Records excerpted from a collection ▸
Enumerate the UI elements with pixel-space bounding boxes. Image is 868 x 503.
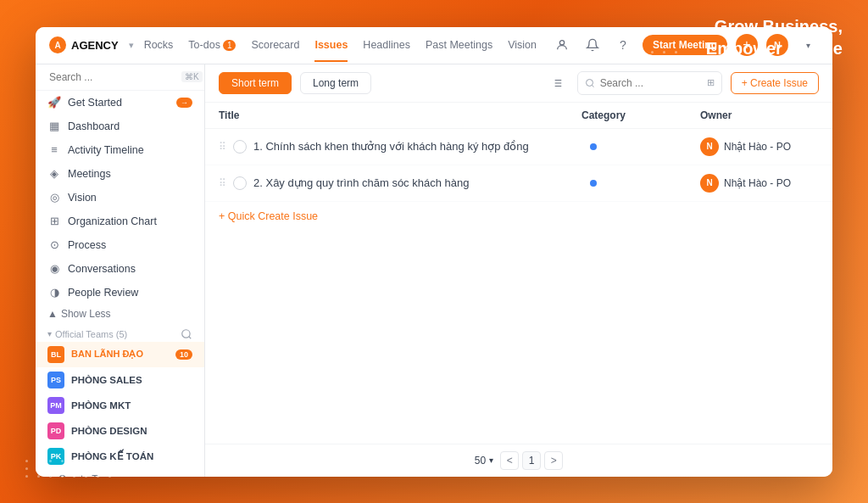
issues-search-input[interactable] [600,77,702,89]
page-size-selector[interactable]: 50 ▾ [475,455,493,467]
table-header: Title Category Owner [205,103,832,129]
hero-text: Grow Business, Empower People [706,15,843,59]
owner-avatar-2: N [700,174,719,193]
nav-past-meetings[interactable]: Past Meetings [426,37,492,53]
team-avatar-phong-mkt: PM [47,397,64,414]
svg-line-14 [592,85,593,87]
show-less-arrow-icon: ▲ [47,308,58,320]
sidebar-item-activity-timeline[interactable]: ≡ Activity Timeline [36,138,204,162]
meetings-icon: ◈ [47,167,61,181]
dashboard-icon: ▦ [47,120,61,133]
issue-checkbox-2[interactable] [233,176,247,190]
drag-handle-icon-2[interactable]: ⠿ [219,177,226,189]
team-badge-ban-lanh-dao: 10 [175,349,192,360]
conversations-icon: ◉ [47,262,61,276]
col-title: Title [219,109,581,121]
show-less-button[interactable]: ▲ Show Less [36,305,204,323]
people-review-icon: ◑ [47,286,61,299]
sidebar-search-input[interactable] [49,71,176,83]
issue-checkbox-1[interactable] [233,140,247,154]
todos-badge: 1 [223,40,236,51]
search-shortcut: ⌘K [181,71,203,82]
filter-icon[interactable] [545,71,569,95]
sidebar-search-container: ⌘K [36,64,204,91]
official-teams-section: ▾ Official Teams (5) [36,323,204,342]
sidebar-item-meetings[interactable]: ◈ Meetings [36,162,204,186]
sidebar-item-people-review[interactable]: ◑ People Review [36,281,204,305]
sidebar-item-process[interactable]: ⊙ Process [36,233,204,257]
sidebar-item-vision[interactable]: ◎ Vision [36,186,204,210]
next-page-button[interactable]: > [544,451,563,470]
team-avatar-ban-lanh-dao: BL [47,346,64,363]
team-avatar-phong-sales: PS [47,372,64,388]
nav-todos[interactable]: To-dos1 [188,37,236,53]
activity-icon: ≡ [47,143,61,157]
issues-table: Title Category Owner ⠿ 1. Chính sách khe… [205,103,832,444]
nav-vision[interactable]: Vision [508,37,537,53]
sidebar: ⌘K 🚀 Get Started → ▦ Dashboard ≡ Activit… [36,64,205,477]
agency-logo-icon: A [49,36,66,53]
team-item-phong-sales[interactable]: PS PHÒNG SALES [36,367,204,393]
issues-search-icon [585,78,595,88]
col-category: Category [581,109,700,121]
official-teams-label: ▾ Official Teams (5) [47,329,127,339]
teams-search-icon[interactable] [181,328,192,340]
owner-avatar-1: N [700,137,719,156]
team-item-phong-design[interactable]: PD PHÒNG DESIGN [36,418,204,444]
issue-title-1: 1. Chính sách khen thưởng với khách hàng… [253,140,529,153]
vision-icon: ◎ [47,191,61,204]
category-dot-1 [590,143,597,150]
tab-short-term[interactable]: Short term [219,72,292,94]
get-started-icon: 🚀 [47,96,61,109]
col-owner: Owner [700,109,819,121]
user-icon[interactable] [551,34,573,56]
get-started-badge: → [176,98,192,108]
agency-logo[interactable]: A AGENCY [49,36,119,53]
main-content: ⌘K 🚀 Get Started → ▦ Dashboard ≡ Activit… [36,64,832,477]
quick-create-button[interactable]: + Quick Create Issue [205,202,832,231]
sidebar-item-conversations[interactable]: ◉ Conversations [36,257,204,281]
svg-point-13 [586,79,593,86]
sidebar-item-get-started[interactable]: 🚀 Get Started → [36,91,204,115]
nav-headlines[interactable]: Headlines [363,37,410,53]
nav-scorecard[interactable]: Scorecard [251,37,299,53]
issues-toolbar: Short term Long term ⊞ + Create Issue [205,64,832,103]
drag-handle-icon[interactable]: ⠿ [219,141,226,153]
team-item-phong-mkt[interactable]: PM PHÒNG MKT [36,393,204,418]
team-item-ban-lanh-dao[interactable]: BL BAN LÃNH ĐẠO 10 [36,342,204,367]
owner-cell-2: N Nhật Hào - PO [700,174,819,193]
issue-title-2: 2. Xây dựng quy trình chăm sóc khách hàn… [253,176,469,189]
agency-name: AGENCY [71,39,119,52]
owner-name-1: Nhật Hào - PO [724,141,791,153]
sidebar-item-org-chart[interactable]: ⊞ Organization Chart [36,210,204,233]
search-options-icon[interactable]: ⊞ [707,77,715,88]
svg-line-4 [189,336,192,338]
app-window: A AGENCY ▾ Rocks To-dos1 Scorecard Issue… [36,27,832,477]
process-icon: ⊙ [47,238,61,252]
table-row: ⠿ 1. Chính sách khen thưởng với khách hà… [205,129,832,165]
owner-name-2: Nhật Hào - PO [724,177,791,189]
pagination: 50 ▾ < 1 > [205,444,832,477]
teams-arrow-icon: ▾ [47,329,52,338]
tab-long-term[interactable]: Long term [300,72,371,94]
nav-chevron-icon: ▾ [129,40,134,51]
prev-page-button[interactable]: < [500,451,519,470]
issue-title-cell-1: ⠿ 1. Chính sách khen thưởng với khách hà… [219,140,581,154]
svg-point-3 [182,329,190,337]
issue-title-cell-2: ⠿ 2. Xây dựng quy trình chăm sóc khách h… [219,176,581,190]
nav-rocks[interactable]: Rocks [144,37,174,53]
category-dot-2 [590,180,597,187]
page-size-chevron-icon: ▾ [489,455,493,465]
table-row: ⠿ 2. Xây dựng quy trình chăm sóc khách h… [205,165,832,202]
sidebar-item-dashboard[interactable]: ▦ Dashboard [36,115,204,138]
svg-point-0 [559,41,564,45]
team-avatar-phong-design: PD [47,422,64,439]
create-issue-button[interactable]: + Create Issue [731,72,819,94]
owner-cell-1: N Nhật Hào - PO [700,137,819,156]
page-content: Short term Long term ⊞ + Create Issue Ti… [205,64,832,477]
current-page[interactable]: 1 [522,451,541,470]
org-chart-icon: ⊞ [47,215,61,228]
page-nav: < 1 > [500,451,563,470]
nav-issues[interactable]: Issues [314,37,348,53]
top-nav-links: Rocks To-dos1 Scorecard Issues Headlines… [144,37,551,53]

Instructions to follow ▸ Give back the data verbatim. The pictures are not part of the copy.

Your solution ▸
Enumerate the UI elements with pixel-space bounding boxes. Image is 868 x 503.
issues-search-input[interactable] [600,77,702,89]
page-size-selector[interactable]: 50 ▾ [475,455,493,467]
table-header: Title Category Owner [205,103,832,129]
hero-text: Grow Business, Empower People [706,15,843,59]
owner-avatar-2: N [700,174,719,193]
nav-past-meetings[interactable]: Past Meetings [426,37,492,53]
team-avatar-phong-mkt: PM [47,397,64,414]
svg-line-14 [592,85,593,87]
show-less-arrow-icon: ▲ [47,308,58,320]
sidebar-item-activity-timeline[interactable]: ≡ Activity Timeline [36,138,204,162]
meetings-icon: ◈ [47,167,61,181]
dashboard-icon: ▦ [47,120,61,133]
issue-checkbox-2[interactable] [233,176,247,190]
drag-handle-icon-2[interactable]: ⠿ [219,177,226,189]
team-badge-ban-lanh-dao: 10 [175,349,192,360]
conversations-icon: ◉ [47,262,61,276]
col-title: Title [219,109,581,121]
show-less-button[interactable]: ▲ Show Less [36,305,204,323]
people-review-icon: ◑ [47,286,61,299]
sidebar-search-input[interactable] [49,71,176,83]
issue-checkbox-1[interactable] [233,140,247,154]
todos-badge: 1 [223,40,236,51]
search-shortcut: ⌘K [181,71,203,82]
filter-icon[interactable] [545,71,569,95]
sidebar-search-container: ⌘K [36,64,204,91]
official-teams-section: ▾ Official Teams (5) [36,323,204,342]
sidebar-item-meetings[interactable]: ◈ Meetings [36,162,204,186]
sidebar-item-people-review[interactable]: ◑ People Review [36,281,204,305]
sidebar-item-process[interactable]: ⊙ Process [36,233,204,257]
sidebar-item-vision[interactable]: ◎ Vision [36,186,204,210]
next-page-button[interactable]: > [544,451,563,470]
team-avatar-ban-lanh-dao: BL [47,346,64,363]
team-avatar-phong-sales: PS [47,372,64,388]
nav-todos[interactable]: To-dos1 [188,37,236,53]
activity-icon: ≡ [47,143,61,157]
issues-table: Title Category Owner ⠿ 1. Chính sách khe… [205,103,832,444]
nav-vision[interactable]: Vision [508,37,537,53]
sidebar: ⌘K 🚀 Get Started → ▦ Dashboard ≡ Activit… [36,64,205,477]
agency-logo-icon: A [49,36,66,53]
team-item-phong-sales[interactable]: PS PHÒNG SALES [36,367,204,393]
issues-search-icon [585,78,595,88]
col-category: Category [581,109,700,121]
official-teams-label: ▾ Official Teams (5) [47,329,127,339]
teams-search-icon[interactable] [181,328,192,340]
owner-avatar-1: N [700,137,719,156]
team-item-phong-design[interactable]: PD PHÒNG DESIGN [36,418,204,444]
issue-title-1: 1. Chính sách khen thưởng với khách hàng… [253,140,529,153]
vision-icon: ◎ [47,191,61,204]
category-dot-1 [590,143,597,150]
tab-short-term[interactable]: Short term [219,72,292,94]
get-started-icon: 🚀 [47,96,61,109]
col-owner: Owner [700,109,819,121]
user-icon[interactable] [551,34,573,56]
get-started-badge: → [176,98,192,108]
agency-logo[interactable]: A AGENCY [49,36,119,53]
main-content: ⌘K 🚀 Get Started → ▦ Dashboard ≡ Activit… [36,64,832,477]
quick-create-button[interactable]: + Quick Create Issue [205,202,832,231]
sidebar-item-conversations[interactable]: ◉ Conversations [36,257,204,281]
svg-point-13 [586,79,593,86]
sidebar-item-get-started[interactable]: 🚀 Get Started → [36,91,204,115]
nav-headlines[interactable]: Headlines [363,37,410,53]
nav-scorecard[interactable]: Scorecard [251,37,299,53]
issues-toolbar: Short term Long term ⊞ + Create Issue [205,64,832,103]
drag-handle-icon[interactable]: ⠿ [219,141,226,153]
team-item-phong-mkt[interactable]: PM PHÒNG MKT [36,393,204,418]
team-item-ban-lanh-dao[interactable]: BL BAN LÃNH ĐẠO 10 [36,342,204,367]
owner-cell-2: N Nhật Hào - PO [700,174,819,193]
issue-title-2: 2. Xây dựng quy trình chăm sóc khách hàn… [253,176,469,189]
agency-name: AGENCY [71,39,119,52]
owner-name-1: Nhật Hào - PO [724,141,791,153]
sidebar-item-org-chart[interactable]: ⊞ Organization Chart [36,210,204,233]
search-options-icon[interactable]: ⊞ [707,77,715,88]
svg-line-4 [189,336,192,338]
app-window: A AGENCY ▾ Rocks To-dos1 Scorecard Issue… [36,27,832,477]
process-icon: ⊙ [47,238,61,252]
table-row: ⠿ 1. Chính sách khen thưởng với khách hà… [205,129,832,165]
owner-name-2: Nhật Hào - PO [724,177,791,189]
pagination: 50 ▾ < 1 > [205,444,832,477]
teams-arrow-icon: ▾ [47,329,52,338]
tab-long-term[interactable]: Long term [300,72,371,94]
nav-chevron-icon: ▾ [129,40,134,51]
prev-page-button[interactable]: < [500,451,519,470]
issue-title-cell-1: ⠿ 1. Chính sách khen thưởng với khách hà… [219,140,581,154]
svg-point-3 [182,329,190,337]
issue-title-cell-2: ⠿ 2. Xây dựng quy trình chăm sóc khách h… [219,176,581,190]
nav-rocks[interactable]: Rocks [144,37,174,53]
category-dot-2 [590,180,597,187]
page-size-chevron-icon: ▾ [489,455,493,465]
table-row: ⠿ 2. Xây dựng quy trình chăm sóc khách h… [205,165,832,202]
sidebar-item-dashboard[interactable]: ▦ Dashboard [36,115,204,138]
svg-point-0 [559,41,564,45]
team-avatar-phong-design: PD [47,422,64,439]
create-issue-button[interactable]: + Create Issue [731,72,819,94]
owner-cell-1: N Nhật Hào - PO [700,137,819,156]
page-content: Short term Long term ⊞ + Create Issue Ti… [205,64,832,477]
current-page[interactable]: 1 [522,451,541,470]
org-chart-icon: ⊞ [47,215,61,228]
page-nav: < 1 > [500,451,563,470]
nav-issues[interactable]: Issues [314,37,348,53]
top-nav-links: Rocks To-dos1 Scorecard Issues Headlines… [144,37,551,53]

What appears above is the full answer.